FDA Receives Petition To Change Labels On Painkillers

July 26, 2012
Image Credit: Photos.com

Connie K. Ho for redOrbit.com — Your Universe Online

A group of clinicians, researchers, and health officials recently submitted a petition requesting the U.S. Food and Drug Administration (FDA) to regulate labels on opioid painkillers in an effort to stop abuse of the drugs.

In the petition, the authors describe how opioid labels are overly broad and simply state “moderate to severe pain.”

“These overly broad indications imply a determination by FDA that they are safe and effective for long-term use. As outlined below, an increasing body of medical literature suggests that long-term use of opioids may be neither safe nor effective for many patients, especially when prescribed in high doses,” the authors wrote in the letter.

According to the New York Times, the drugs can be placed into two categories. One category includes short acting drugs like Percocet or Vicodin, where a narcotic is mixed with an over-the-counter painkiller. The other category, which applies to drugs like fentanyl, methadone, and OxyContin, includes long-acting painkillers that have a pure narcotic.

One of the requests by the authors is that the term “moderate” be changed to include a suggested maximum dose equivalent to 100 milligrams of morphine with a suggested duration of use. They also state that the label changes are necessary to reflect new medical evidence. Scientific studies have not demonstrated the long-term effectiveness and safety of taking opiod painkillers.

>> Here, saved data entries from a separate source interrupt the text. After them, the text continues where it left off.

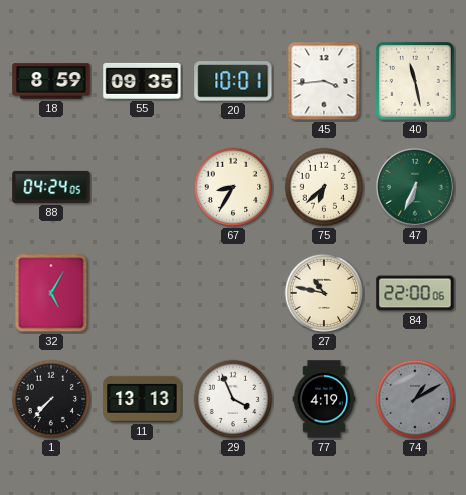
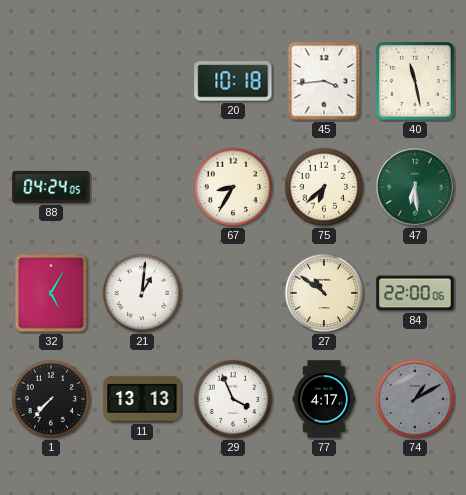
18: 8:59 -> none
55: 09:35 -> none
20: 10:01 -> 10:18
47: 6:34 -> 6:29
21: none -> 1:01
27: 10:47 -> 10:51
77: 4:19 -> 4:17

“It´s clear that the short-term effects, on the basis for which they are approved and marketed, do not mirror their effects in long-term use. In the absence of long-term studies demonstrating safety and effectiveness, we need limits on what drug companies can claim about opioids,” explained Dr. Edward Covington, director of the Neurological Center for Pain at the Cleveland Clinic, in a prepared statement.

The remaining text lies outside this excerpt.